_ASSIGNED TASK_. Of the lines below, report only those that contain "kiến".

BEGIN LISTED ENTRIES

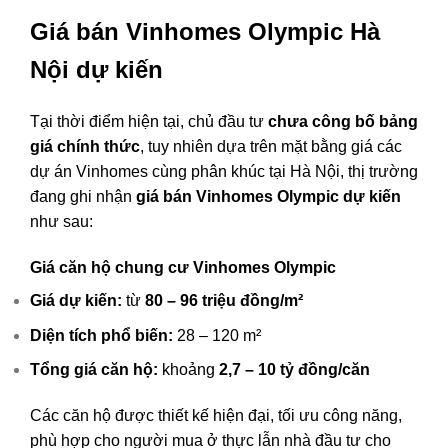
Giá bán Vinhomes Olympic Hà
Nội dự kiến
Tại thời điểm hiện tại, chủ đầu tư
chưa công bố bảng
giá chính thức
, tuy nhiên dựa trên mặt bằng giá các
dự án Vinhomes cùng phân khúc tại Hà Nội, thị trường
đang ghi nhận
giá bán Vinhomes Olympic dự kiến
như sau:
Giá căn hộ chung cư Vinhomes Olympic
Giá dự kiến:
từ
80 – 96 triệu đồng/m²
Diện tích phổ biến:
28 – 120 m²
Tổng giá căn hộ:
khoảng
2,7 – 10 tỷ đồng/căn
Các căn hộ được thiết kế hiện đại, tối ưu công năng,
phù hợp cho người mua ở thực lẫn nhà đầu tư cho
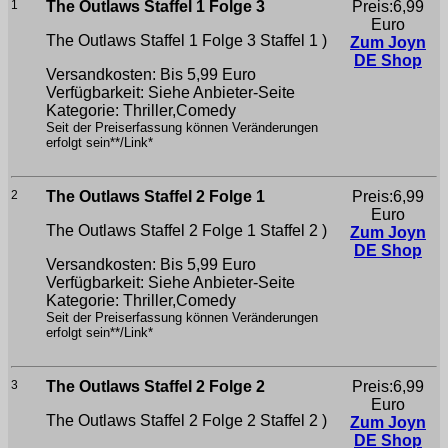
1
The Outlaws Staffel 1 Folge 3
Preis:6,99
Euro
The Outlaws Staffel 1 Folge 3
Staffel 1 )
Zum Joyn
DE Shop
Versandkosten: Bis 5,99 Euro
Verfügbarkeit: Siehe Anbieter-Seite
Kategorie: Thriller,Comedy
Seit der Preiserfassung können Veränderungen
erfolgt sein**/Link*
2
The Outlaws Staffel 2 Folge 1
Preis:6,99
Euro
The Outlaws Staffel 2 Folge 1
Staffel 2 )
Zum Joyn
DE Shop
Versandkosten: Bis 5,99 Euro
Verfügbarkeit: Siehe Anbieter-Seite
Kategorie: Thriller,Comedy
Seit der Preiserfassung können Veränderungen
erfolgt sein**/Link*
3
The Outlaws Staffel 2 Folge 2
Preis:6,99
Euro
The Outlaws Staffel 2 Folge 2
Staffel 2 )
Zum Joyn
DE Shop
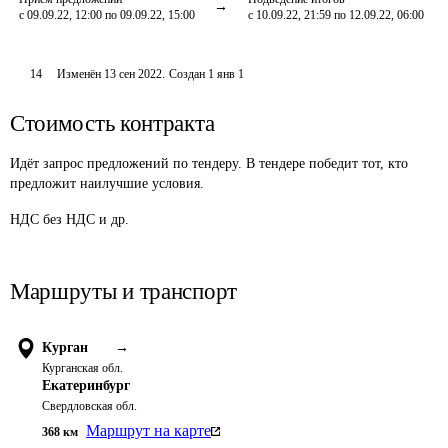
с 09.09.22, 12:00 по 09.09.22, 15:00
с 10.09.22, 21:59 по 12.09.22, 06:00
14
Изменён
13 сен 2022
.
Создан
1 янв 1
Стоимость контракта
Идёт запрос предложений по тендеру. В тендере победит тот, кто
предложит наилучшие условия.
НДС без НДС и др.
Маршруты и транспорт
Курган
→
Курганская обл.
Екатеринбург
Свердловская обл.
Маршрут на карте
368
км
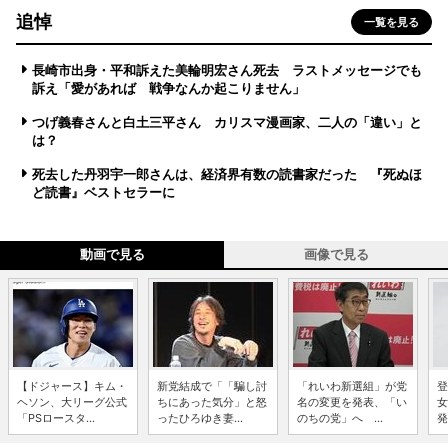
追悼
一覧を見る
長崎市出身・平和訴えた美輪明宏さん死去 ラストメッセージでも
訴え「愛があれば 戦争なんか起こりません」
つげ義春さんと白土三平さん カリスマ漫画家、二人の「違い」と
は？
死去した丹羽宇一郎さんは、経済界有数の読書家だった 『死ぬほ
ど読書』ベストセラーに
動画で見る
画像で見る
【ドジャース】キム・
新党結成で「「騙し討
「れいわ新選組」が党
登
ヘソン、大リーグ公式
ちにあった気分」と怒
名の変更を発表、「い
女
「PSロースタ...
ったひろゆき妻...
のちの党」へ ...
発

END LISTED ENTRIES
BEGIN LISTED ENTRIES

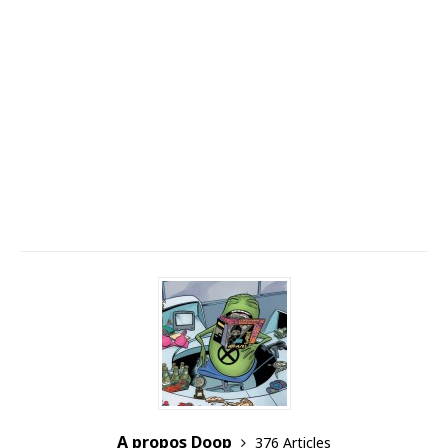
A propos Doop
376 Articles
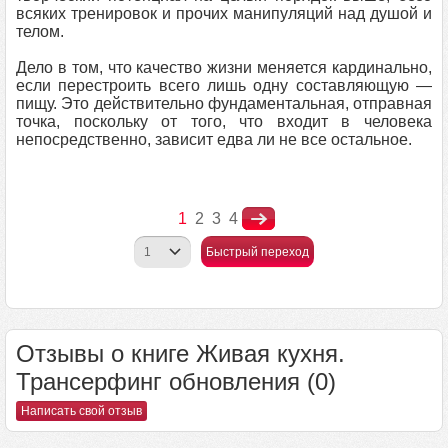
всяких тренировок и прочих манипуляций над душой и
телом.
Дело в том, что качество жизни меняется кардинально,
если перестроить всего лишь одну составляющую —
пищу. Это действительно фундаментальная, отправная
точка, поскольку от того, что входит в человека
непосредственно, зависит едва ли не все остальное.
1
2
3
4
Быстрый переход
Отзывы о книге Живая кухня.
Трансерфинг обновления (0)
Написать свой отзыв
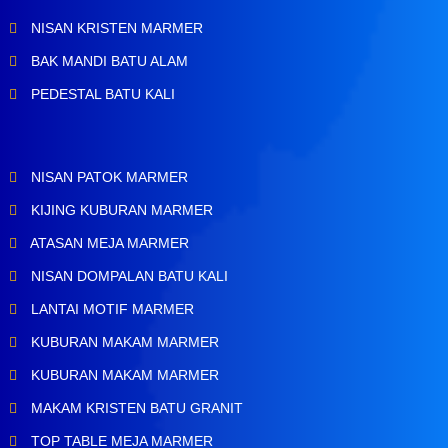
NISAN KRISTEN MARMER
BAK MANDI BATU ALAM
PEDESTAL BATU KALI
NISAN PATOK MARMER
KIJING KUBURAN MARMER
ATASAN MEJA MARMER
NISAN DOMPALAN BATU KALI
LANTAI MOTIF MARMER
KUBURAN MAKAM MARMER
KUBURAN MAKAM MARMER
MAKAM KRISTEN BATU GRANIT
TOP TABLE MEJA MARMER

END LISTED ENTRIES

_RESULT BELOW_.
Nội dự kiến
giá bán Vinhomes Olympic dự kiến
Giá dự kiến:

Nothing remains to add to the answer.